REQUIRED WORK => Your response should be every line from the entries that includes the string "people".

RECORDS SUPPLIED =>
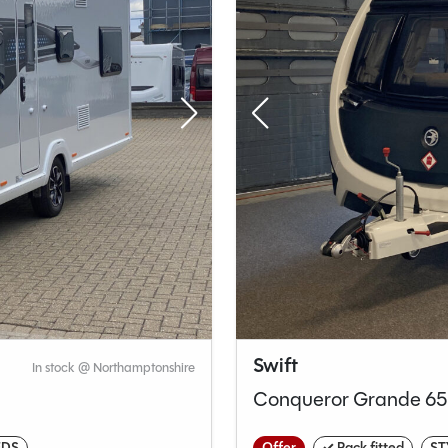
Swift
In stock @ Northamptonshire
Conqueror Grande 6
EDS
Offer
✓ Pack fitted
ST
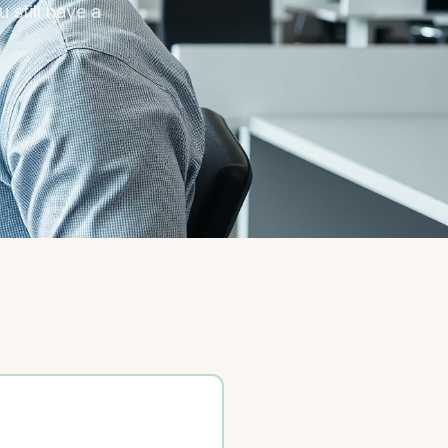
 still have a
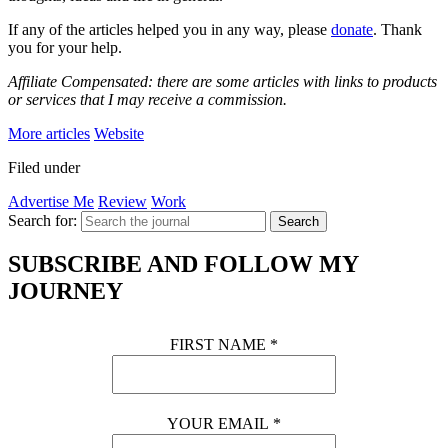
If any of the articles helped you in any way, please
donate
. Thank
you for your help.
Affiliate Compensated: there are some articles with links to products
or services that I may receive a commission.
More articles
Website
Filed under
Advertise Me
Review
Work
Search for:
Search
SUBSCRIBE AND FOLLOW MY
JOURNEY
FIRST NAME
*
YOUR EMAIL
*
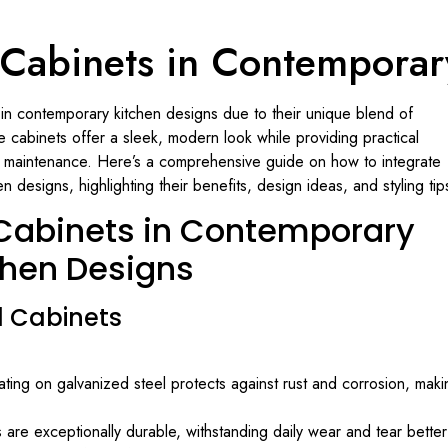
 Cabinets in Contemporar
 in contemporary kitchen designs due to their unique blend of
hese cabinets offer a sleek, modern look while providing practical
y maintenance. Here’s a comprehensive guide on how to integrate
 designs, highlighting their benefits, design ideas, and styling tip
 Cabinets in Contemporary
chen Designs
l Cabinets
ting on galvanized steel protects against rust and corrosion, maki
are exceptionally durable, withstanding daily wear and tear better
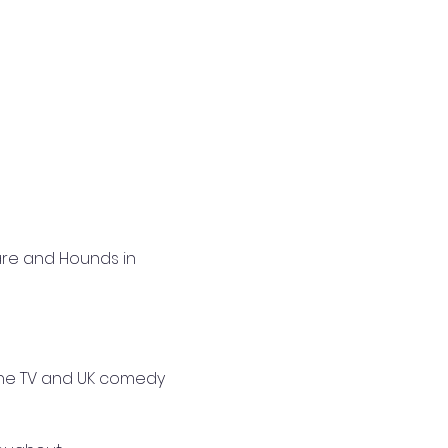
are and Hounds in 
the TV and UK comedy 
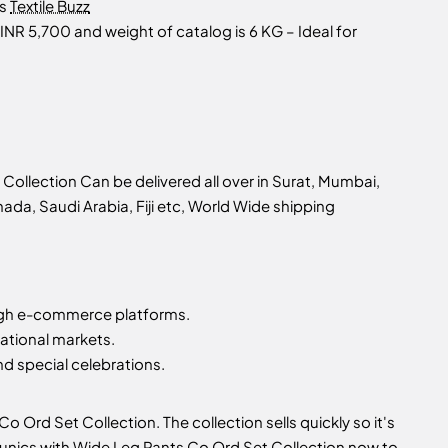
as
Textile Buzz
INR 5,700 and weight of catalog is 6 KG – Ideal for
ollection Can be delivered all over in Surat, Mumbai,
nada, Saudi Arabia, Fiji etc, World Wide shipping
gh e-commerce platforms.
ational markets.
d special celebrations.
 Ord Set Collection. The collection sells quickly so it's
 Tunics with Wide Leg Pants Co Ord Set Collection now to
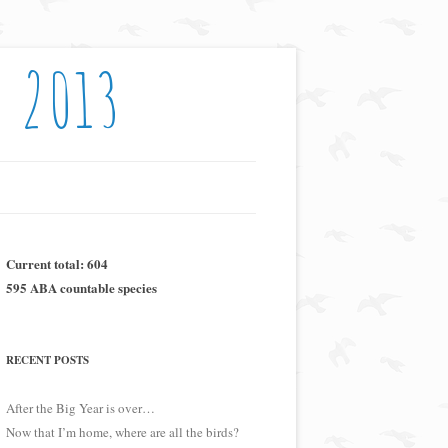
: 2013
Current total: 604
595 ABA countable species
RECENT POSTS
After the Big Year is over…
Now that I’m home, where are all the birds?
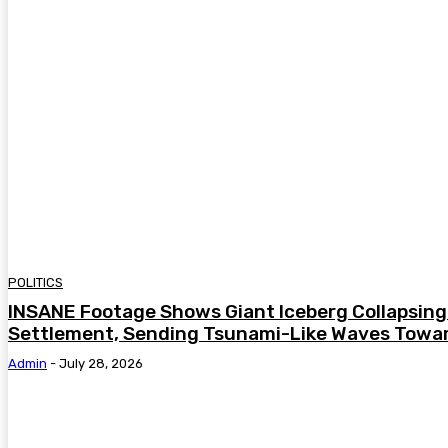
POLITICS
INSANE Footage Shows Giant Iceberg Collapsing 
Settlement, Sending Tsunami-Like Waves Towar
Admin
-
July 28, 2026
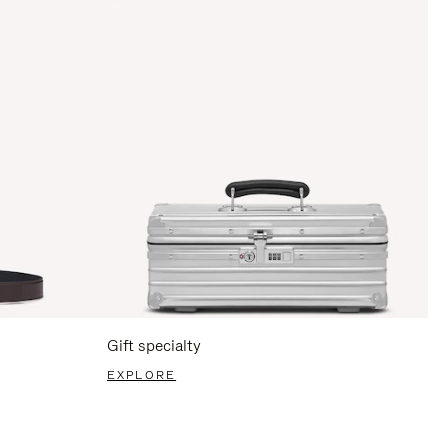
Gift specialty
EXPLORE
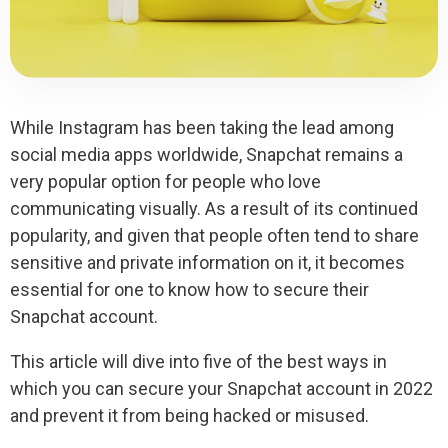
While Instagram has been taking the lead among
social media apps worldwide, Snapchat remains a
very popular option for people who love
communicating visually. As a result of its continued
popularity, and given that people often tend to share
sensitive and private information on it, it becomes
essential for one to know how to secure their
Snapchat account.
This article will dive into five of the best ways in
which you can secure your Snapchat account in 2022
and prevent it from being hacked or misused.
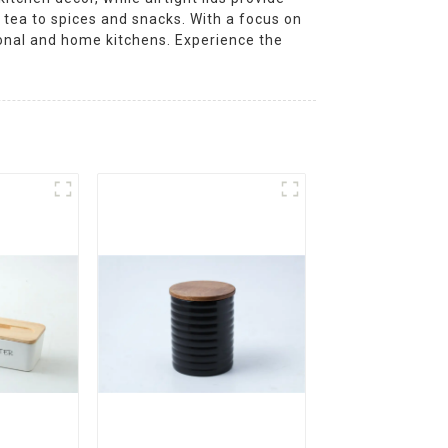
 tea to spices and snacks. With a focus on
sional and home kitchens. Experience the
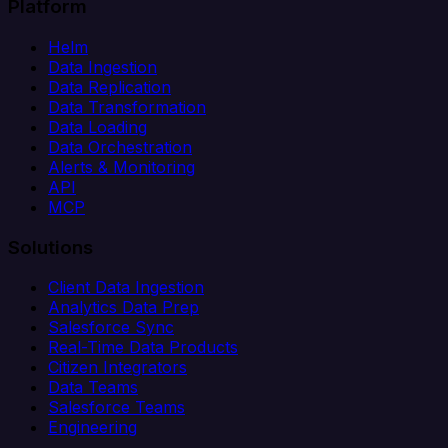
Platform
Helm
Data Ingestion
Data Replication
Data Transformation
Data Loading
Data Orchestration
Alerts & Monitoring
API
MCP
Solutions
Client Data Ingestion
Analytics Data Prep
Salesforce Sync
Real-Time Data Products
Citizen Integrators
Data Teams
Salesforce Teams
Engineering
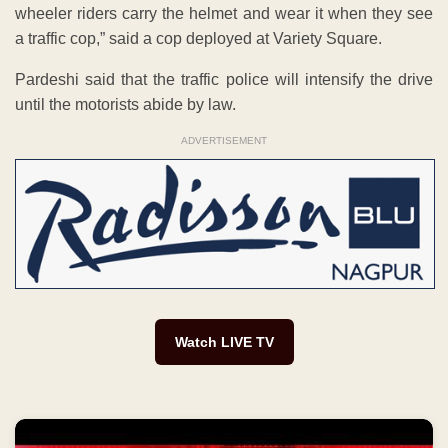
wheeler riders carry the helmet and wear it when they see
a traffic cop,” said a cop deployed at Variety Square.
Pardeshi said that the traffic police will intensify the drive
until the motorists abide by law.
ADVERTISEMENT
Watch LIVE TV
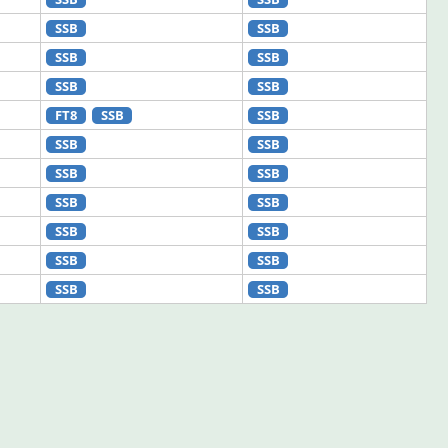
SSB
SSB
SSB
SSB
SSB
SSB
FT8
SSB
SSB
SSB
SSB
SSB
SSB
SSB
SSB
SSB
SSB
SSB
SSB
SSB
SSB
SSB
SSB
SSB
SSB
SSB
SSB
SSB
SSB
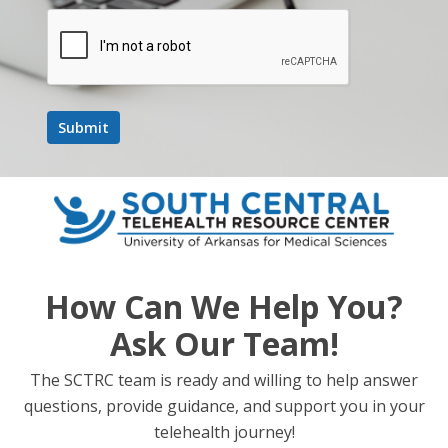
How Can We Help You?
Ask Our Team!
The SCTRC team is ready and willing to help answer
questions, provide guidance, and support you in your
telehealth journey!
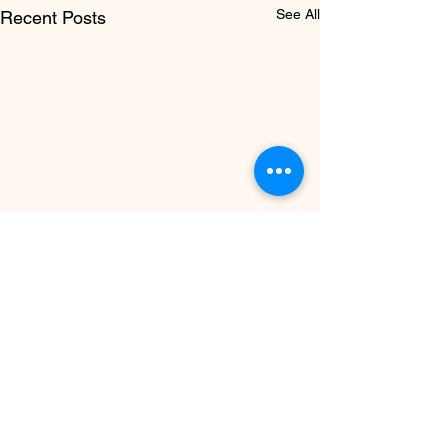
See All
Recent Posts
PRENATAL &
POSTNATAL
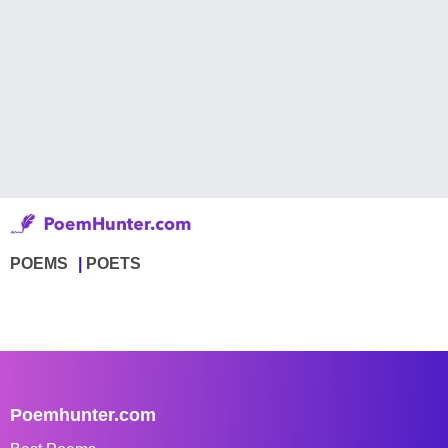
POEMS
POETS
Poemhunter.com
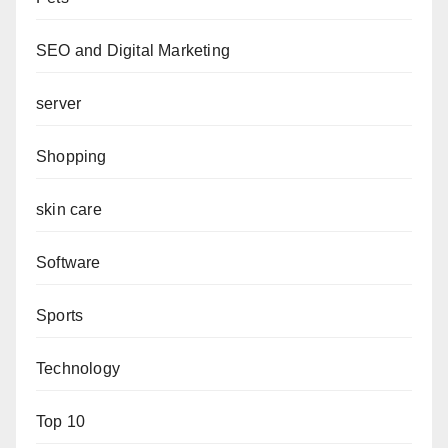
SEO and Digital Marketing
server
Shopping
skin care
Software
Sports
Technology
Top 10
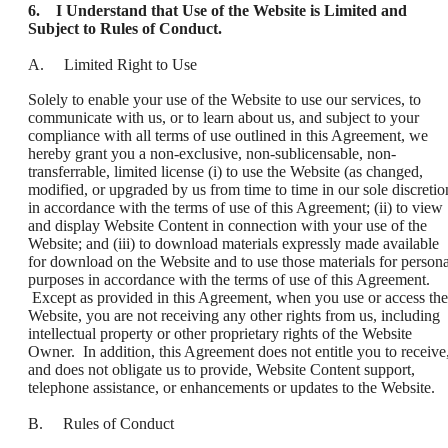
6. I Understand that Use of the Website is Limited and
Subject to Rules of Conduct.
A. Limited Right to Use
Solely to enable your use of the Website to use our services, to
communicate with us, or to learn about us, and subject to your
compliance with all terms of use outlined in this Agreement, we
hereby grant you a non-exclusive, non-sublicensable, non-
transferrable, limited license (i) to use the Website (as changed,
modified, or upgraded by us from time to time in our sole discretio
in accordance with the terms of use of this Agreement; (ii) to view
and display Website Content in connection with your use of the
Website; and (iii) to download materials expressly made available
for download on the Website and to use those materials for persona
purposes in accordance with the terms of use of this Agreement.
Except as provided in this Agreement, when you use or access the
Website, you are not receiving any other rights from us, including
intellectual property or other proprietary rights of the Website
Owner. In addition, this Agreement does not entitle you to receive
and does not obligate us to provide, Website Content support,
telephone assistance, or enhancements or updates to the Website.
B. Rules of Conduct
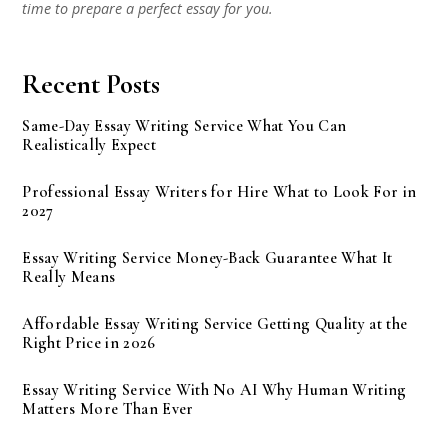
time to prepare a perfect essay for you.
Recent Posts
Same-Day Essay Writing Service What You Can
Realistically Expect
Professional Essay Writers for Hire What to Look For in
2027
Essay Writing Service Money-Back Guarantee What It
Really Means
Affordable Essay Writing Service Getting Quality at the
Right Price in 2026
Essay Writing Service With No AI Why Human Writing
Matters More Than Ever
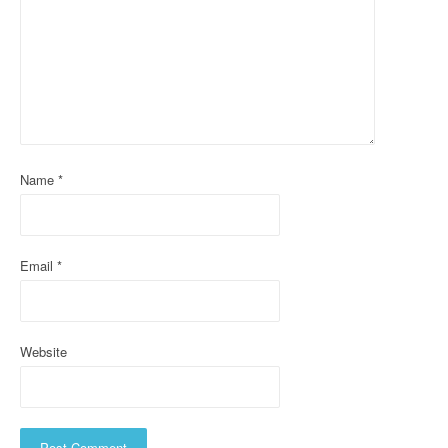
g
a
t
i
o
Name
*
n
Email
*
Website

RESPONSE AREA =>
very popular option for people who love
popularity, and given that people often tend to share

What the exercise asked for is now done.